Rendered page images:
==================================================

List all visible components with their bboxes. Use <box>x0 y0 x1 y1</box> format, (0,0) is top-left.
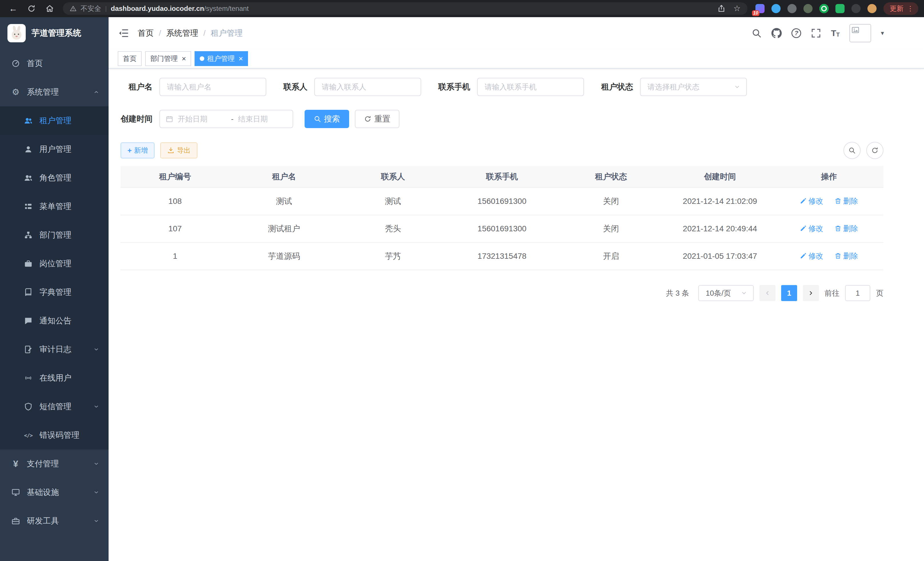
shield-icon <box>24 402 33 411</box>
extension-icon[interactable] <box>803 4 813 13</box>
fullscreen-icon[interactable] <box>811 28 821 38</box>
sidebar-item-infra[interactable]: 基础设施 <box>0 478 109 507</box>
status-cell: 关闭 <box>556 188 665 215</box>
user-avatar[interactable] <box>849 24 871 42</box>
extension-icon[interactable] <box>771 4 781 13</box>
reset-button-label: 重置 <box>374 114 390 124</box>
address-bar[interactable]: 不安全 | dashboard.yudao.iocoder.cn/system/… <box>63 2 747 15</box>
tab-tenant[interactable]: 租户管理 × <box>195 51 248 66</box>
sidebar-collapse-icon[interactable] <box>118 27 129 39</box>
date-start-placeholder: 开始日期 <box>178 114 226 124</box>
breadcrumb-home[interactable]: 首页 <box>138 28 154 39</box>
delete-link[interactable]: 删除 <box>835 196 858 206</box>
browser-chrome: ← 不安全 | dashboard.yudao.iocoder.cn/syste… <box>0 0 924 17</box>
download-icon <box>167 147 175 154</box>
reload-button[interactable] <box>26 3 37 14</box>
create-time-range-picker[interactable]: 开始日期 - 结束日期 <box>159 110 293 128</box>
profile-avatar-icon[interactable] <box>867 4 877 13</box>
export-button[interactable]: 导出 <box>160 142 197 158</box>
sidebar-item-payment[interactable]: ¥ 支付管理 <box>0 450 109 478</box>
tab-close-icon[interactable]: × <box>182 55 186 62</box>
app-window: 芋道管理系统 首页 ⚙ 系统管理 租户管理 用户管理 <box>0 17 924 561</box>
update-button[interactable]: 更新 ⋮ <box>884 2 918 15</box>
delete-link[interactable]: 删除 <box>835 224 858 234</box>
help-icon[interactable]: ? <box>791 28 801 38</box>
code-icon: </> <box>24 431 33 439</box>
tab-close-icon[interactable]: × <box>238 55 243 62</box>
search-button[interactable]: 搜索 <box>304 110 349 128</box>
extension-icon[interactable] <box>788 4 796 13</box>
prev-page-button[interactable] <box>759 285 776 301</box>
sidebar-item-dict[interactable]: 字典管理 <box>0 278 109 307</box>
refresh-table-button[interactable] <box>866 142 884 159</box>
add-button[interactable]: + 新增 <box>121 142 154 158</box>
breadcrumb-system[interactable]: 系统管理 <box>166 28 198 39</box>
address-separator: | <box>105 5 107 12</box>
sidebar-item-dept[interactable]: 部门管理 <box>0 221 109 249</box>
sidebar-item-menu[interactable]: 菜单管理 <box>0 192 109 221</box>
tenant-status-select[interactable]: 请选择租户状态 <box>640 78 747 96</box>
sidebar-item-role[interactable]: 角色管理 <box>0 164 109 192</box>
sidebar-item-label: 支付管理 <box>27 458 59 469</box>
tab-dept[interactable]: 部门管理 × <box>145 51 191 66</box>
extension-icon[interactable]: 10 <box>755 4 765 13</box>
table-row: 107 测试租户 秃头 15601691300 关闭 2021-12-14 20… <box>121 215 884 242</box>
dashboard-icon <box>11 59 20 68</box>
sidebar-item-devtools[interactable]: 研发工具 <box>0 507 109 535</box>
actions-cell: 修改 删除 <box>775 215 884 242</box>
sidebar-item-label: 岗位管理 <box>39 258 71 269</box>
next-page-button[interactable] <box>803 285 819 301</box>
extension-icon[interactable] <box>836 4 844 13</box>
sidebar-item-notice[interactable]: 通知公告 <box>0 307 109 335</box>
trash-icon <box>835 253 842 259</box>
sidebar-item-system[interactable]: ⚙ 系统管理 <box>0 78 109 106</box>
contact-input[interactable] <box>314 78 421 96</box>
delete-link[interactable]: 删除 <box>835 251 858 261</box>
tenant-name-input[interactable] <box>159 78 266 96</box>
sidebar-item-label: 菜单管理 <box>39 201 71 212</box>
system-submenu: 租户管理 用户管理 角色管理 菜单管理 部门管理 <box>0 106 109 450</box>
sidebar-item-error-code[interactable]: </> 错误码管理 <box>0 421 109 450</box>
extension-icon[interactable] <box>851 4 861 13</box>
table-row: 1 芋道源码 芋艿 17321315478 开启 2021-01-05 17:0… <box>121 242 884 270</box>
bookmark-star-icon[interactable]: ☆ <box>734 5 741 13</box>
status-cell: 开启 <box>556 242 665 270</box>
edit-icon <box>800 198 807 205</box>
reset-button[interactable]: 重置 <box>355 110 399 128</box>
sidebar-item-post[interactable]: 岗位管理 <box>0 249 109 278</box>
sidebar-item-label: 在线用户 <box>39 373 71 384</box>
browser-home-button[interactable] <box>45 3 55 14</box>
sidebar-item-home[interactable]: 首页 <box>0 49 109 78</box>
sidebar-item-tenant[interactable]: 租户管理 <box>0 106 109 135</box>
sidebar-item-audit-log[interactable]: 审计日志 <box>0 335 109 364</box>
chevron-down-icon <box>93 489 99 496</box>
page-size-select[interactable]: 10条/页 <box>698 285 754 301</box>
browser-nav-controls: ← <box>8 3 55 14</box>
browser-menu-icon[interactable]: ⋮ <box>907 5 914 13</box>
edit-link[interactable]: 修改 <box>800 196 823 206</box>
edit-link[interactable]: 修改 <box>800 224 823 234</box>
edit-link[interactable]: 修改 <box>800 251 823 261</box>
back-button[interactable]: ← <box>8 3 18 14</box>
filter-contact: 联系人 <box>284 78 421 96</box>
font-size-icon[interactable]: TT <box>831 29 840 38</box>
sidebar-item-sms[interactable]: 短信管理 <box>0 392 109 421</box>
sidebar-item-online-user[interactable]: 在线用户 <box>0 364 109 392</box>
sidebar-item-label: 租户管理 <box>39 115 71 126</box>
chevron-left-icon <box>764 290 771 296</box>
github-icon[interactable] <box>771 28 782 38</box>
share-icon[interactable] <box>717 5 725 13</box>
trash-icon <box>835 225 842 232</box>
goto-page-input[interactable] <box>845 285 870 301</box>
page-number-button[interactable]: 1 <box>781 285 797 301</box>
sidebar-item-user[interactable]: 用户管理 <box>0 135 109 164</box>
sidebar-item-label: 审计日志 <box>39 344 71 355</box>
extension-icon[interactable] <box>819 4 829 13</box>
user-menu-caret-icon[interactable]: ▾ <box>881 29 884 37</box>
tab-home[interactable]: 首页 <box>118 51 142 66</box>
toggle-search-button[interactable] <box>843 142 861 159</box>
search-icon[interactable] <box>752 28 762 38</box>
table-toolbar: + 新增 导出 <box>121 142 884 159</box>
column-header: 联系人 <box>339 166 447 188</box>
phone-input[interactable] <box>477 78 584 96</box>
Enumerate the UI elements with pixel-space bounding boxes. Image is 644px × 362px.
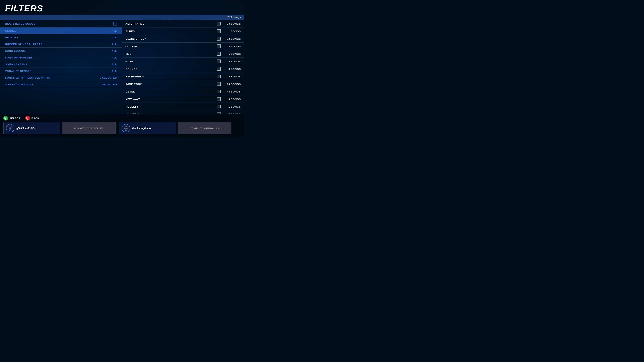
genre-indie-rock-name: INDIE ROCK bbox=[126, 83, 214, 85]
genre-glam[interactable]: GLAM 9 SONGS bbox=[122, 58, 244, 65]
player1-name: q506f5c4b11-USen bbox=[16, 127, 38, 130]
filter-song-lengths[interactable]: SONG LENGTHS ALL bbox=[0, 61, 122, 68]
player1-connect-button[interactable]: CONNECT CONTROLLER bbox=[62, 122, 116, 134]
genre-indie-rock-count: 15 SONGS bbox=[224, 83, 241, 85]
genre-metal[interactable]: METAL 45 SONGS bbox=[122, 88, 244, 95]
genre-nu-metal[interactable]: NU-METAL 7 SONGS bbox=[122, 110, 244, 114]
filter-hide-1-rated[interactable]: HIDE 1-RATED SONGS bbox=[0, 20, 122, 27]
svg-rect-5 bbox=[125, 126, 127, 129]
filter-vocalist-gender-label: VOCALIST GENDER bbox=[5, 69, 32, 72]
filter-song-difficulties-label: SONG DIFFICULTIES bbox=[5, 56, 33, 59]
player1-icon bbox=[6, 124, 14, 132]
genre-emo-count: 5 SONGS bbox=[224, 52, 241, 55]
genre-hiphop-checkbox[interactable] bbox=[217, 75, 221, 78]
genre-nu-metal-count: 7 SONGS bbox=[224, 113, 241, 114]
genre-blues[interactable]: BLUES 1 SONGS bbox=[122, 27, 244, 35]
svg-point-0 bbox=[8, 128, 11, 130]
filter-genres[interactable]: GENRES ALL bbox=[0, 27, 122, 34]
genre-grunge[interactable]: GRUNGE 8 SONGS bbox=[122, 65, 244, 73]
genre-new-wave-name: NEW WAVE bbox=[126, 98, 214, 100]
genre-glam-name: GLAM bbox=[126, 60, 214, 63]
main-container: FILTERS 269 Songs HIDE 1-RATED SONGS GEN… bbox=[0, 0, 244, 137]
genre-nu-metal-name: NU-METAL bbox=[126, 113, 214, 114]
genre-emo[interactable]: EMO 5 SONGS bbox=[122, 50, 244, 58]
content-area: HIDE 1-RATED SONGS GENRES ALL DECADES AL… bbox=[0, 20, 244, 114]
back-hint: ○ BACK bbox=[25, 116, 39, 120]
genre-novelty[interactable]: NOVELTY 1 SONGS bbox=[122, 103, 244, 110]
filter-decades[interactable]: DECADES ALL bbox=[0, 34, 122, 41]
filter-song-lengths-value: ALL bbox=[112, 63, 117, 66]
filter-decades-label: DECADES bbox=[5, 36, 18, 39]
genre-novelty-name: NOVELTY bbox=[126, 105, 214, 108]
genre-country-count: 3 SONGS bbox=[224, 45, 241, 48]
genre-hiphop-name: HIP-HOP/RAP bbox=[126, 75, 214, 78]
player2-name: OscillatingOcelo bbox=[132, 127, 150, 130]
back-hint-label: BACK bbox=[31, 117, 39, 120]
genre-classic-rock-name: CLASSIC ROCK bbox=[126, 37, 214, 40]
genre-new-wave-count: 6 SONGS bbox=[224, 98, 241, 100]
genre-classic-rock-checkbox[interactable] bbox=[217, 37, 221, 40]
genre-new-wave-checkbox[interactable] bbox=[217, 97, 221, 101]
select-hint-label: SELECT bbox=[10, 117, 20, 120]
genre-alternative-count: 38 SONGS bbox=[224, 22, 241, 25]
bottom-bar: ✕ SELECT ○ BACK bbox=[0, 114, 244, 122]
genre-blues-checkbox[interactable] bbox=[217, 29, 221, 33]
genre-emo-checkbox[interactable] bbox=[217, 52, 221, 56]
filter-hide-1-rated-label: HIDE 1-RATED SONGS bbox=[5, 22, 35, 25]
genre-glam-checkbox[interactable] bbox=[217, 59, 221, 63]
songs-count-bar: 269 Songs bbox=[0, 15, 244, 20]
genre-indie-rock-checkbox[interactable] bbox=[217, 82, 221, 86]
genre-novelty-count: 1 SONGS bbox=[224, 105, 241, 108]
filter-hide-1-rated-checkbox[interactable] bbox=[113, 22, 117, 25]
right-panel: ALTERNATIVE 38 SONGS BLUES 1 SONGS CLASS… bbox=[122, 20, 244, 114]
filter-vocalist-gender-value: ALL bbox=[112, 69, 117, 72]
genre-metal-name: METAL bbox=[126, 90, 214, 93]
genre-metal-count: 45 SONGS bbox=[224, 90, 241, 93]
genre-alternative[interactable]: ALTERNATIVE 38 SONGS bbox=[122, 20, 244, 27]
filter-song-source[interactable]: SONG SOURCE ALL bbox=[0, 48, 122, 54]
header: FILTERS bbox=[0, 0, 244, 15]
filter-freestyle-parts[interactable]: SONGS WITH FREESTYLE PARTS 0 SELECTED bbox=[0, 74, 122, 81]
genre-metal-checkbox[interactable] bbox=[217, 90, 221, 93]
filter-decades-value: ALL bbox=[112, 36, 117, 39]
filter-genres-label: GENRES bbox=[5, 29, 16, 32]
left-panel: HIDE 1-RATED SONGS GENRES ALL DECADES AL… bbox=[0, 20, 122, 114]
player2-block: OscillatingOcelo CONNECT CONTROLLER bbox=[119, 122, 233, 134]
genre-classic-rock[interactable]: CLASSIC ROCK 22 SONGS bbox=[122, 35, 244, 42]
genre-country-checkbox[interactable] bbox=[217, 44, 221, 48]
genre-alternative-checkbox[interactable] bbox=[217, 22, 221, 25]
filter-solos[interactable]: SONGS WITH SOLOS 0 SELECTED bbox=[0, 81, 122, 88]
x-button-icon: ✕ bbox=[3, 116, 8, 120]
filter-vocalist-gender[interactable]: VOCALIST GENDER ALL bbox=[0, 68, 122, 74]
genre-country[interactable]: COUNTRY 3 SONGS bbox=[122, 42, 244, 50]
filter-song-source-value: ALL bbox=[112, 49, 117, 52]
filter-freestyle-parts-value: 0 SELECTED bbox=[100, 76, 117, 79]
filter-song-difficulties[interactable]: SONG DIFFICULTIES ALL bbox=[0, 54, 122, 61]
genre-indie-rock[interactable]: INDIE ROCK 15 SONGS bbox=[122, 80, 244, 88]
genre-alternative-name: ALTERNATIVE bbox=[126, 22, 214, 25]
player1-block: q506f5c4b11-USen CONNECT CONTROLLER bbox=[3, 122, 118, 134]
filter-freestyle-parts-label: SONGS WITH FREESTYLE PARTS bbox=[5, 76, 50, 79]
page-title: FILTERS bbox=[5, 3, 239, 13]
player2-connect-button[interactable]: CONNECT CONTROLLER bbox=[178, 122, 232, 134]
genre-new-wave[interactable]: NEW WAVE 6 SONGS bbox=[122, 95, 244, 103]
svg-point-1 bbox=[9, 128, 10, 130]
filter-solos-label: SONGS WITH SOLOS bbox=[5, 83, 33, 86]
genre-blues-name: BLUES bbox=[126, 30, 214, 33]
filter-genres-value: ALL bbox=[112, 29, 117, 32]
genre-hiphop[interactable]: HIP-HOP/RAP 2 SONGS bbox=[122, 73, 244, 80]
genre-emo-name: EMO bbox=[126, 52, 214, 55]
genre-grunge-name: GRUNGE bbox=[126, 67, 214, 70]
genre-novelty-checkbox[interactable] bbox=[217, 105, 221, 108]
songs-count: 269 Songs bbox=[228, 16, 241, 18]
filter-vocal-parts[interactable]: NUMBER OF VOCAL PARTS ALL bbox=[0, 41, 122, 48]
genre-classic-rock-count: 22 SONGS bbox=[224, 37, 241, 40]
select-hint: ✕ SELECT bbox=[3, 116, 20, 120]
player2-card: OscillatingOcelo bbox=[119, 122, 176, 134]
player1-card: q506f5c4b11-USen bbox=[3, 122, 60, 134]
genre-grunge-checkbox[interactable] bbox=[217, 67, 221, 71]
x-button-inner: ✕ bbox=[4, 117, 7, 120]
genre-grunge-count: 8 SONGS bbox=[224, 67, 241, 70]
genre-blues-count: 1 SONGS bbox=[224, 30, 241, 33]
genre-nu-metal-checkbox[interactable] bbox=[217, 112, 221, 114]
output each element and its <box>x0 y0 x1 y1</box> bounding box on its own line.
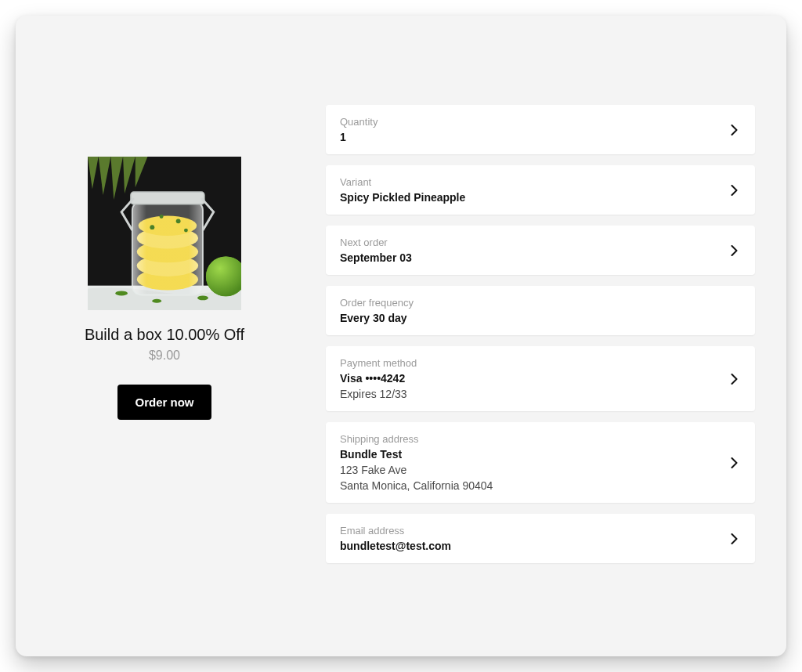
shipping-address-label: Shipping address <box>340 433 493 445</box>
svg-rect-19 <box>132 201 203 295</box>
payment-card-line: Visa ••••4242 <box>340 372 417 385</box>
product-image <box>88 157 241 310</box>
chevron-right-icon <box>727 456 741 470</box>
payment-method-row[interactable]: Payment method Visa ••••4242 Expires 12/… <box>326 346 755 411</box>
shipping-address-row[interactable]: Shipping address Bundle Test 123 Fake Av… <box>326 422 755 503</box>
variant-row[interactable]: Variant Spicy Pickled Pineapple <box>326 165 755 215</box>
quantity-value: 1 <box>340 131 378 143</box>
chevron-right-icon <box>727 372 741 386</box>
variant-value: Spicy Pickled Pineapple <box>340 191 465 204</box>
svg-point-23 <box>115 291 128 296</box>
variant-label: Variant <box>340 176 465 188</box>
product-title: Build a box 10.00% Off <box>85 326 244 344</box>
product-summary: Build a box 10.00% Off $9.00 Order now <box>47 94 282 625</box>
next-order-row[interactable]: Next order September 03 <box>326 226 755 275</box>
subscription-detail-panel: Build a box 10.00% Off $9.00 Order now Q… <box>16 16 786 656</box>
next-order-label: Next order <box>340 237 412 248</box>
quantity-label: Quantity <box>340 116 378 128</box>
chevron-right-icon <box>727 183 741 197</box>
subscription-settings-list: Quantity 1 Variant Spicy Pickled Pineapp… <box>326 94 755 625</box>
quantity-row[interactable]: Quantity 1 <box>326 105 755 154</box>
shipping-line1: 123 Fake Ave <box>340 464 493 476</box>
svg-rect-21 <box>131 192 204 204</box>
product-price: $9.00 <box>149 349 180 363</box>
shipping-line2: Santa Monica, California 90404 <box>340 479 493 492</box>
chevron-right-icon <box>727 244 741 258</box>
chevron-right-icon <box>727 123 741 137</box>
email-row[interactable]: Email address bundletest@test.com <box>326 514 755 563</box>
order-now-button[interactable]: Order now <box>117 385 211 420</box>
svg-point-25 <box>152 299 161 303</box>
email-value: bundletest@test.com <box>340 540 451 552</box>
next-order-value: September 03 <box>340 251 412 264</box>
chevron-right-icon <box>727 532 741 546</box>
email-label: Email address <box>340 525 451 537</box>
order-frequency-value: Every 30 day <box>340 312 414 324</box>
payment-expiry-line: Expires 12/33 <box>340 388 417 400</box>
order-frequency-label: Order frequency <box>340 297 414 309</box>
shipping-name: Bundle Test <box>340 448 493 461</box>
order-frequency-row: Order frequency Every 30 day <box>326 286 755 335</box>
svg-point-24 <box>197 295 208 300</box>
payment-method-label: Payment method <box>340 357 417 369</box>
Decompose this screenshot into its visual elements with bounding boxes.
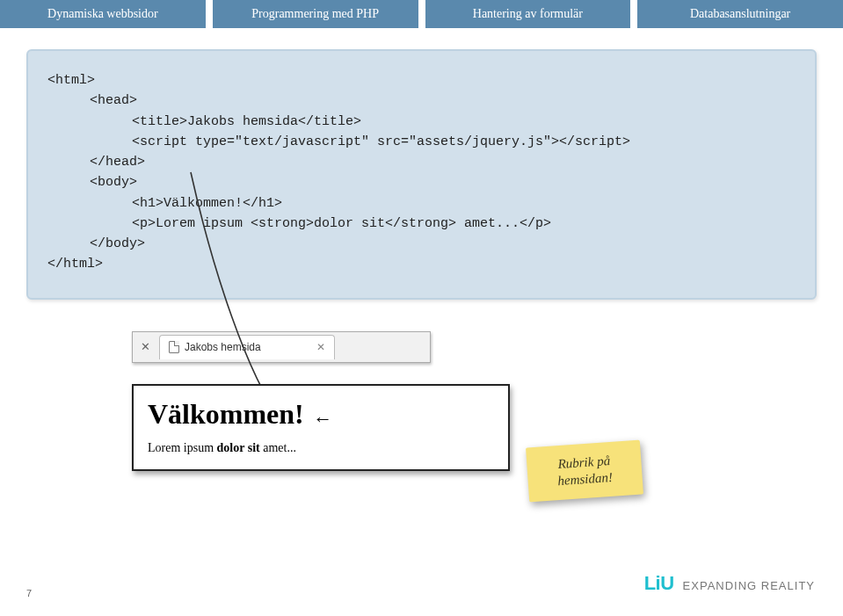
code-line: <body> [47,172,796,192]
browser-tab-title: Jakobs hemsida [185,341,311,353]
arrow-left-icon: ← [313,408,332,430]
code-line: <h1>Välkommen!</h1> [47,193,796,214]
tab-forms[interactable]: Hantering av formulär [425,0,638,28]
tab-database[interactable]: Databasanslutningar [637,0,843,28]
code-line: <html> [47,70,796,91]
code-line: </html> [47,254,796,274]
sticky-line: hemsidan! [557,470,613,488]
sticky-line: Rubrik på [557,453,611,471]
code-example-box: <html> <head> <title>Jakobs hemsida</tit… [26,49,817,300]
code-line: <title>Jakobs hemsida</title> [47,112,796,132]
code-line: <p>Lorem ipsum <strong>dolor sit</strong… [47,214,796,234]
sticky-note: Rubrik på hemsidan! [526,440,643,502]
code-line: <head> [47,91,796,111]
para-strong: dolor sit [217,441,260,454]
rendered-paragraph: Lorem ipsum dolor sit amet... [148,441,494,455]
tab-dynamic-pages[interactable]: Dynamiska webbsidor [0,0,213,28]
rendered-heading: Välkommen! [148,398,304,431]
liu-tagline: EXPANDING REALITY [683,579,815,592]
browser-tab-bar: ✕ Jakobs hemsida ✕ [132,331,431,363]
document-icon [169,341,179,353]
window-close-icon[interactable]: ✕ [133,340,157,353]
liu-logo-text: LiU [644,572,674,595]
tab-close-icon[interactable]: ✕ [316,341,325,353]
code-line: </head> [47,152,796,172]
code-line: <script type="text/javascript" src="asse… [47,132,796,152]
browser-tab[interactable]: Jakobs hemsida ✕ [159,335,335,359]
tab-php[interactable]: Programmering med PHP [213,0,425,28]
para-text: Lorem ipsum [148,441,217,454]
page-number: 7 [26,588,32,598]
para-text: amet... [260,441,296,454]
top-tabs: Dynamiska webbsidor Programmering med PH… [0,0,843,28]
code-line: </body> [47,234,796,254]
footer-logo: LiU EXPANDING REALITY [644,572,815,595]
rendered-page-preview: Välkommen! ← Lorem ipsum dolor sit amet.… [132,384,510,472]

==================================================

TASK BRIEF:
Using the records above, list each line that includes "iocoder".

WRITTEN RESPONSE:
address-bar[interactable]: 不安全 | dashboard.yudao.iocoder.cn/system/… <box>63 2 747 15</box>
browser-chrome: ← 不安全 | dashboard.yudao.iocoder.cn/syste… <box>0 0 924 17</box>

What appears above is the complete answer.